蒐集不要(Cパート)
「そんでよォ……あんた、俺達に何をしてもらいてェっていうんでえ」
恐るべき狂気を孕んだ話を語り終えたキースに、いつもと変わらぬ調子でイオは語りかけた。
「シルヴィア・エスカランテとその従者ロゼを葬っていただきたいのだ。このようなことが露見すれば、帝国貴族筆頭六家の一つ・ナギト家の家名に傷がつく。かと言って、おおっぴらに筆頭家臣の跡取りたるシルヴィア様を我々で葬ることをすれば、必ずや理由を問われる。家名は守られようが、今の地位から追いやられることは必定……なんとかそれだけは避けねばならぬのだ」
「そんなの、身勝手すぎます!」
フィリュネは珍しく声を荒らげた。
「大体、そういうのって貴族の人たちでなんとかすれば良い話じゃないですか。

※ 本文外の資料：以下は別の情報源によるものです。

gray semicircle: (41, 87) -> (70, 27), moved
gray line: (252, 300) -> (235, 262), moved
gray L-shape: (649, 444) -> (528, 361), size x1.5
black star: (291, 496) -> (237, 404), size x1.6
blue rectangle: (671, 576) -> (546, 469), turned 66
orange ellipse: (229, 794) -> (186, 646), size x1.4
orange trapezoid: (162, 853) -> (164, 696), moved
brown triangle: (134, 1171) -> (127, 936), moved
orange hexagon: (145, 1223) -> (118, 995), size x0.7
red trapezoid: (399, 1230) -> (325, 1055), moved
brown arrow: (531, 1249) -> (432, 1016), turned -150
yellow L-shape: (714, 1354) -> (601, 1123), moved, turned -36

自分たちで手が負えないからって、他人におまかせなんて人が良すぎます」
キースはバツが悪そうに俯いたまま、彼女に言われるがままであった。言い訳がましく口を開くなど、騎士にあるまじき行動だからだ。
「それは私も……家臣団も重々承知のことだ。だが、シルヴィア様に直接手が出せぬのにはもうひとつ理由がある。代々受け継ぐ剣についてだ」
帝国の存在する地方には、古くから残る因習めいた伝統がある。名のある騎士は、引退する際に後継者に剣を託し、名を託す。託されたものは剣を携え、いつでも託された騎士の名を名乗ることが許される、というものだ。現在の貴族たちは古代の時代から、血が途切れようと剣を後継者に託すことで一族として繋がってきた者達だ。なんとも危うい制度だが、長く戦争の続いたこの地方では、この方法が最も家名を守るに都合のいいものだった、という事実は言うまでもない。

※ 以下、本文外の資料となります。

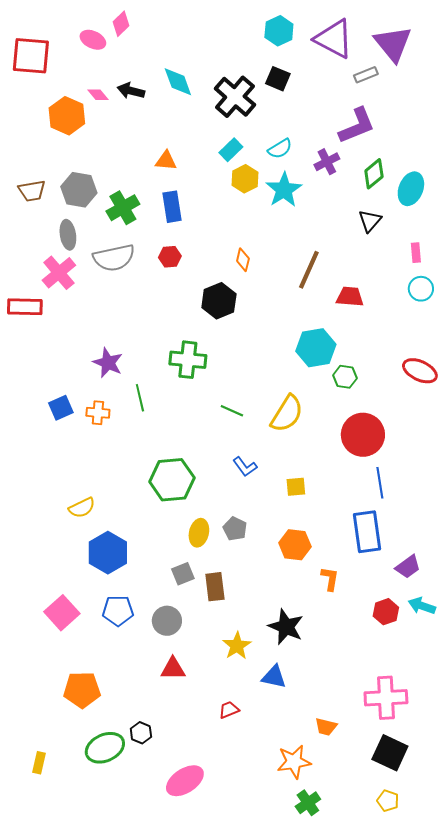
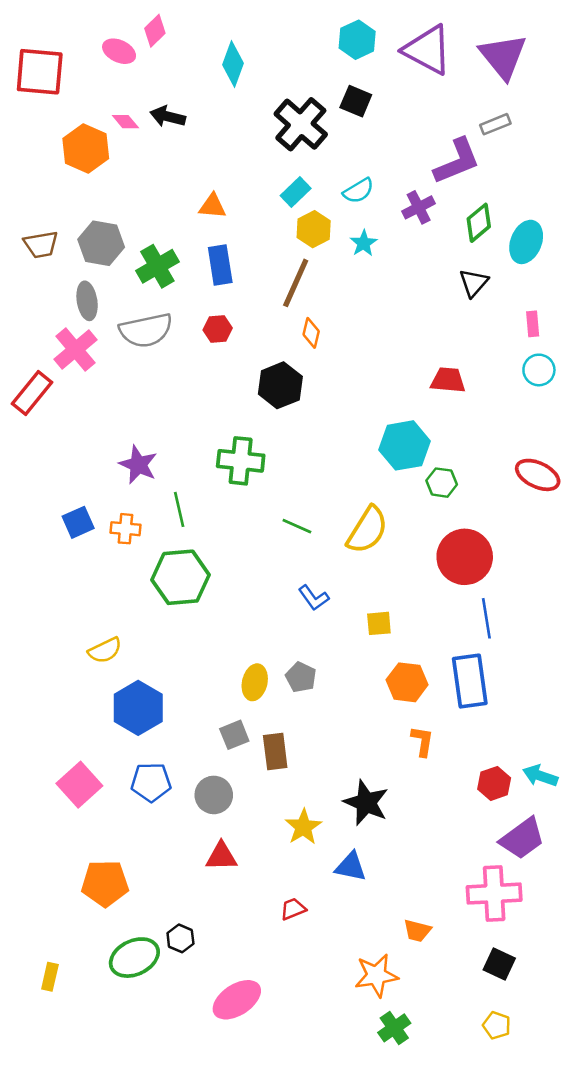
gray rectangle: (366, 75) -> (495, 124), moved
cyan diamond: (178, 82) -> (233, 64), moved, turned 40
cyan star: (284, 190) -> (364, 243), size x0.6
brown line: (309, 270) -> (296, 283), moved
red rectangle: (25, 307) -> (32, 393), turned -52
green hexagon: (172, 480) -> (180, 577), moved
orange hexagon: (295, 545) -> (407, 682), moved
purple trapezoid: (408, 567) -> (522, 838), moved, size x1.4
black square: (390, 753) -> (499, 964), size x0.7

「エスカランテ卿は亡くなられた。つまり、空位と言うわけだ。もし剣を持って名を襲名するようなことがあれば……いよいよ取り返しがつかなくなってしまうのだ」
ソニアはにわかに立ち上がる。まずはドモンの考えを聞かねばなるまい、という配慮からだった。彼はベテランの殺し屋である。こうした『話の大きな依頼』に何か裏があることくらい容易に勘付く。黒いコートの裾を揺らしながら、ドモンに耳打ちをした。
「旦那、どう思う」
「よくあるお家騒動……って言うには、ちょっと早計過ぎますね」
「俺は、断るべきだと思う。このキースとやらに裏切られてみろ。全員雁首揃えて死刑コースだ。この男じゃなくても、裏っかわにいるナギト家が用済みになった俺達を消そうと考えるかも知れない。今までにも無かったわけじゃねえが、大物の帝国貴族に剣を向けるんだぜ。ヘタをすりゃ、たたじゃすまないぞ」
ドモンはゆっくりと頷いてから、なおも威嚇するようにベンチに座らせたキースを見下ろすイオとフィリュネの二人をかき分け、じろりと彼に視線を向けた。
「僕達には、掟が三つあります。一つ、金を貰って断罪すべし。二つ、理由なき大義なき断罪はご法度。三つ、姿を見られた時、断罪が失敗した時、死すべし。言ってること、分かりますね? あんたはすでに、三つ目の掟に反した行動をしてるんです。本当なら、いますぐあんたをたたっ殺さないといけない。一つ目は多めに見るとしてですよ。二つ目の掟についてはどうなんです?」
キースは頷く。目は髪に隠れて見えぬが、彼もまたそれは理解していることだろう。「金は……金はある」
キースは懐から金貨を取り出した。一枚や二枚ではない。紙で丁寧に包まれたそれは、こぶし大の大きさの塊が二つ!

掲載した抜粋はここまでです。